Page 238 of Sins of the Hidden

Hours dissolved in the growing dusk. The room dimmed except for the glow of medical equipment and a single lamp in the corner casting everything in amber. I dozed fitfully in our shared space, my bandaged left hand resting over hers where it lay across my ribs. Our missing fingers align, gaps matching with surgical precision.

When I pressed our wounded hands together, nerve endings registered nothing—the absence complete. But deeper recognition stirred, the perfect symmetry of our mutual damage creating something whole from broken parts.

A sharp gasp jerked me from half-sleep. Oakley's chest convulsed as she struggled for air.

Her eyes snapped open, pupils blown wide with panic. She tried to sit up, fighting against gravity and disorientation while the monitors shrieked their electronic alarm. Wires pulled taut as she clawed at the sheets, at anything within reach.

"I can't—" Her gaze darted wildly around the sterile room. The exact moment arrived when memory abandoned her, when the present dissolved into past horrors. She tore at the tubes threading her arms, desperate to escape invisible restraints.

I tightened my hold without restricting her movement. "Look at me. Oakley, look at me."

Her breathing turned ragged, each inhale shorter than the last. Sweat beaded across her forehead despite the room's chill, skin taking on a gray pallor that made the bruises stand out like fresh ink.

"Oakley." I kept my voice level, unwavering. "You're safe. You're with me."

Her eyes found mine, relief flickering across her features for one heartbeat—then her body recoiled. Just a fraction.Just enough to register rejection before shame flooded her expression.
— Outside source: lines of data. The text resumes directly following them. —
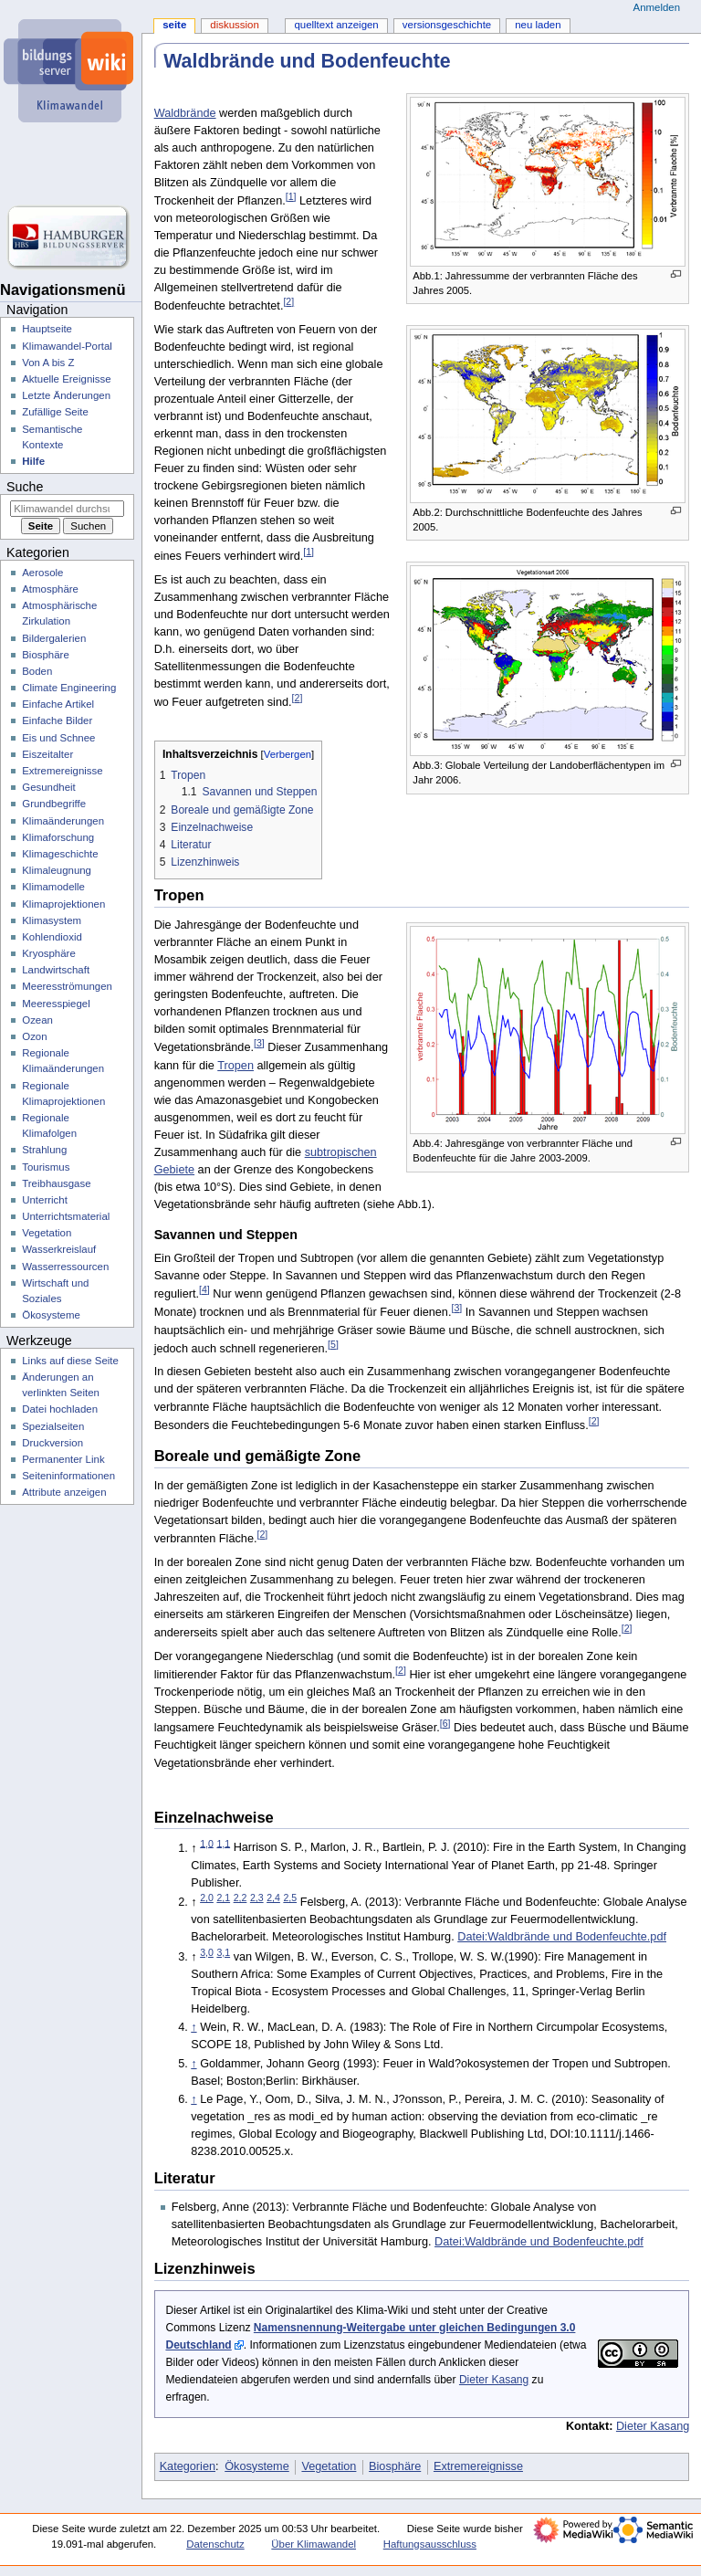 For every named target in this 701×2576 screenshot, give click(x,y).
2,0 (207, 1897)
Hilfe (33, 461)
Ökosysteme (257, 2466)
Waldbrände (185, 113)
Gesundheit (49, 787)
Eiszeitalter (47, 754)
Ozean (37, 1020)
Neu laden (537, 24)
"I'm sorry," she whispered, tears already forming. "I'm so sorry."

Her breathing deteriorated further. Each inhale sounded like she was drowning in open air.

Every instinct demanded I retreat, create distance, accept that perhaps I truly was the monster she should fear most. Instead, I remained motionless against her side. "It's okay." The lie tasted metallic on my tongue. Nothing approached okay if she couldn't bear my touch now.
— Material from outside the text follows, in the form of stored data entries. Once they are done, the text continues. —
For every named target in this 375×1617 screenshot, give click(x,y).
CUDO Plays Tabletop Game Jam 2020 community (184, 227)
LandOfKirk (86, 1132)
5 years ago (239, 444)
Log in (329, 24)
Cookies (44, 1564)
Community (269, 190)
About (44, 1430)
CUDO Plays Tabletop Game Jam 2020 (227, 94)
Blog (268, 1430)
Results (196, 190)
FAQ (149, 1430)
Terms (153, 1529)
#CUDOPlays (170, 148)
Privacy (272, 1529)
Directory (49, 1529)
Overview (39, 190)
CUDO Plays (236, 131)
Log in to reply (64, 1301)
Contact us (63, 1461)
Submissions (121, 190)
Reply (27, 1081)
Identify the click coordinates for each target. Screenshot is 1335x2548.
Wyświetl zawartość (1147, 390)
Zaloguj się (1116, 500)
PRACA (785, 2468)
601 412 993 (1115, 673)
"Be afraid of everyone else," I leaned closer, my voice dropping to barely audible. "But never me." I forced gentleness when everything inside demanded violence against whatever put this terror in her eyes. "What do you see?"
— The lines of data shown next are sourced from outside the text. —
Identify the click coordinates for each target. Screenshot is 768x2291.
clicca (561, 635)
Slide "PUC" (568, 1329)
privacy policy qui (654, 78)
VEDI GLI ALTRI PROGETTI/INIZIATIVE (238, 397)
Her gaze skittered across the room—monitors, IV stand, the door Hex recently exited—before settling on my face. "Y-you," she stammered, voice fracturing. "You're here. You're real." Her hands reached for my wrists with desperate urgency, nails biting into skin like she was afraid I'd vanish.

I pushed up my sleeves, exposing the raised scars spelling "Summer" and "Oakley" across my forearms—permanent declarations carved with the same blade I used to end lives. Taking her trembling hand, I pressed her fingertips to the letters.

"Trace them," I commanded softly. "Feel each letter."

Her fingers followed the jagged lines of her name, her touch feather-light initially, then firmer as tactile sensation grounded her. The monitors slowed fractionally as her focus narrowed to the task, the proof that she mattered enough to be written in scars.

"Good. What do you hear?"

She flincheed at the blaring equipment, sounds that likely echoed alarms from that compound. "Too much. Everything's too loud. The machines—they're screaming."

Like she screamed when they severed her finger.

"Focus on my voice. Only my voice. What do you smell?"

Her nostrils flared as she struggled to comply. "Antiseptic. Lake water." Her breath hitched. "You. Pine and ash."

She still recognized my scent. Still found comfort in the combination of leather and violence that marked me. Even after everything, some part of her drew strength from it.

"That's right. What do you taste?"

"Fear," she whispered, raw honesty bleeding through. Then, after a pause that stretched endlessly, "Metal. Copper in my mouth."

From stitches that tore. From biting her tongue when they struck her. From tasting another man's life as it leaked away.

I reached for the ice chips that Hex left behind. "Here."

She accepted one, the cold seeming to ground her further. Sharp sensation provided concrete focus, drawing her from the memory's spiral. The monitors began quieting as her heart rate gradually stabilized.

Something unexpected happened—the ghost of a smile flickered at her mouth's corner. But freshly-healed skin pulled tight, resisting movement. She gasped, pain flashing across her features as tender scars stretched. Her hand flew up to cover her mouth, eyes wide with shock and humiliation.

"Don't," I whispered, gently pulling her hand away. "Don't hide from me."